Most biochemical reactions take place at membranes composed of phospholipid bilayers surrounding or inside cells. The membrane affects protein folding and creates specific microenvironments where the reactions take place. To understand and mimic real biological systems, it is essential to study these interactions in an environment that closely mimics natural conditions. Langmuir monolayers of membrane phospholipids have been verified as excellent model systems for biological membranes.
A Langmuir monolayer of lipids is analogous to half a biomembrane. Such layers can be used as model membranes, and have been verified to be excellent models for biological systems in the literature. Using a combination of LB and LS dipping, it is also possible to create a supported bilayer with lipid composition that is asymmetric between the sides.
In a freely floating monolayer the molecular diffusion and dynamics are close to what they are in real systems. In nature, most of biochemical reactions take place at biomembrane interfaces, and freely floating model membranes allow natural diffusion and migration of molecules.
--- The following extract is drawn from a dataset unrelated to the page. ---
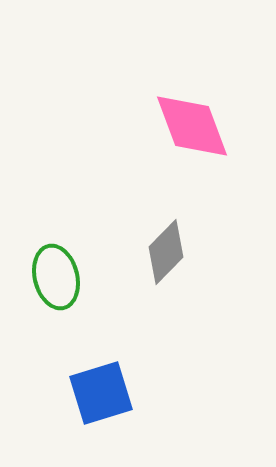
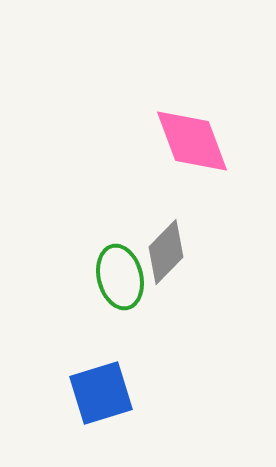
pink diamond: moved 15 px down
green ellipse: moved 64 px right
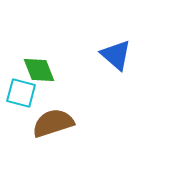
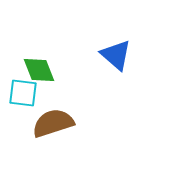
cyan square: moved 2 px right; rotated 8 degrees counterclockwise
A Langmuir trough can be integrated with a variety of sensors and instruments in addition to the Langmuir film balance in order to study membranes. Additional techniques include PM-IRRAS, BAM, SPOT, fluorescence microscopy and traditional microscopy, which make it possible to study interactions, molecular orientation, packing, and domain formation in the monolayer.
LB and LS dipping are two methods for preparing supported bilayers of phospholipids with layers of different lipid composition. For example, it is possible to prepare biochemical sensors for use in Surface Plasmon Resonance Spectroscopy, Quartz Crystal Microbalance measurements, and X-Ray Photoelectron Spectroscopy.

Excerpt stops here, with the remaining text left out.